The data

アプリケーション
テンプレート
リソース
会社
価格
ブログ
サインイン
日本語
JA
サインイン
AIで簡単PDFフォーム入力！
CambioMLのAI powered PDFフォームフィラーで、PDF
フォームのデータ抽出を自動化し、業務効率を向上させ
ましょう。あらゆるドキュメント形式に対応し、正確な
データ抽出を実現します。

---

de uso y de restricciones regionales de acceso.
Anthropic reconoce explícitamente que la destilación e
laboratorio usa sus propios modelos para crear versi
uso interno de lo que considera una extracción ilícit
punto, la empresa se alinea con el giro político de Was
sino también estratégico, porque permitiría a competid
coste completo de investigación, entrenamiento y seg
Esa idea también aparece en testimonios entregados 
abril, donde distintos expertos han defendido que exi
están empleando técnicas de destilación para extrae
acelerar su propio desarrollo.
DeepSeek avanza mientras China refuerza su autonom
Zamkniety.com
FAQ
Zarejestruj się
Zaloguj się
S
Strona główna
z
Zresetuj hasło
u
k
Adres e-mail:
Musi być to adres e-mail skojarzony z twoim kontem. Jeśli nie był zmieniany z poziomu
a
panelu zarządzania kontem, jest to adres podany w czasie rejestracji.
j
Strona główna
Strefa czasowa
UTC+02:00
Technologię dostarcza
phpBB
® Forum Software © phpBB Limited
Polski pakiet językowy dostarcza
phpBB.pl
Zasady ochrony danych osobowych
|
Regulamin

==

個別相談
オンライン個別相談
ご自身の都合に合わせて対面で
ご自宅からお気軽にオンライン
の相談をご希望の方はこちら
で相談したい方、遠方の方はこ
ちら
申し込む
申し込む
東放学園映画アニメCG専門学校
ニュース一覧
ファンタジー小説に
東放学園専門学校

Assignment
Take from the material above the lines running from the one with "de uso y de" through the one with "están empleando técnicas", and repeat them exactly, with nothing else.

Task output
de uso y de restricciones regionales de acceso.
Anthropic reconoce explícitamente que la destilación e
laboratorio usa sus propios modelos para crear versi
uso interno de lo que considera una extracción ilícit
punto, la empresa se alinea con el giro político de Was
sino también estratégico, porque permitiría a competid
coste completo de investigación, entrenamiento y seg
Esa idea también aparece en testimonios entregados 
abril, donde distintos expertos han defendido que exi
están empleando técnicas de destilación para extrae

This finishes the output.